Veränderungen im Mikrobiom der Haut können zur Entwicklung einer GVHD nach einer Stammzelltransplantation beitragen
Bei bis zu 70 Prozent der Patienten kommt es in den ersten Monaten nach einer Stammzelltransplantation zu Organschäden. Die genauen Gründe für diese potenziell lebensbedrohliche Reaktion sind seit langem Gegenstand wissenschaftlicher Forschung. Forscher um Georg Stary von der Universitätsklinik für Dermatologie der MedUni Wien und des AKH Wien in Zusammenarbeit mit dem Ludwig Boltzmann Institut für seltene und nicht diagnostizierte Krankheiten haben kürzlich die Bakterienvermehrung auf der Haut als einen mit dem Auftreten der Komplikation assoziierten Faktor identifiziert. Die kürzlich in der Fachzeitschrift „Leukemia“ veröffentlichten Erkenntnisse tragen zur Erforschung und Entwicklung neuer Therapieansätze bei.
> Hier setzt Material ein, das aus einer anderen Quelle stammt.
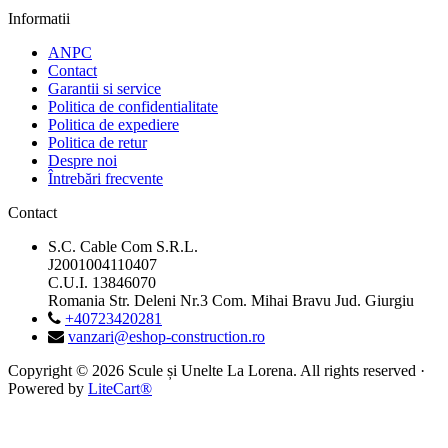
Informatii
ANPC
Contact
Garantii si service
Politica de confidentialitate
Politica de expediere
Politica de retur
Despre noi
Întrebări frecvente
Contact
S.C. Cable Com S.R.L.
J2001004110407
C.U.I. 13846070
Romania Str. Deleni Nr.3 Com. Mihai Bravu Jud. Giurgiu
+40723420281
vanzari@eshop-construction.ro
Copyright © 2026 Scule și Unelte La Lorena. All rights reserved ·
Powered by
LiteCart®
Zu ihren Erkenntnissen kamen die Forschenden, indem sie die Haut von 50 Patienten untersuchten, von denen die meisten an der Universitätsklinik für Knochenmarktransplantation der Universitätsklinik für Innere Medizin I der MedUni Wien und des AKH Wien wegen Leukämie eine Stammzelltransplantation (SZT) erhalten hatten. In den ersten Wochen oder Monaten nach Erhalt der Stammzellen des Spenders kam es bei einigen Probanden zu einer Donor-versus-Recipient-Reaktion (Graft-versus-Host-Disease, GVHD). Bei der genauen Analyse der Mikroorganismen auf der Haut (Hautmikrobiom) der Betroffenen stellte das Forscherteam um Erstautorin Nadine Bayer und Studienleiter Georg Stary von der MedUni Wien und dem AKH Wien eine drastische Abnahme der Bakterienhäufigkeit fest. „Die Reduktion der Proliferation war bei schweren GvHD-Fällen besonders ausgeprägt – noch bevor Symptome auftraten“, berichtete Georg Stary über zentrale Erkenntnisse. Gleichzeitig beobachteten die Wissenschaftler bei Patienten mit GvHD ein vermehrtes Auftreten von Staphylokokken auf der Haut, also Bakterien, die schwere Infektionen verursachen können.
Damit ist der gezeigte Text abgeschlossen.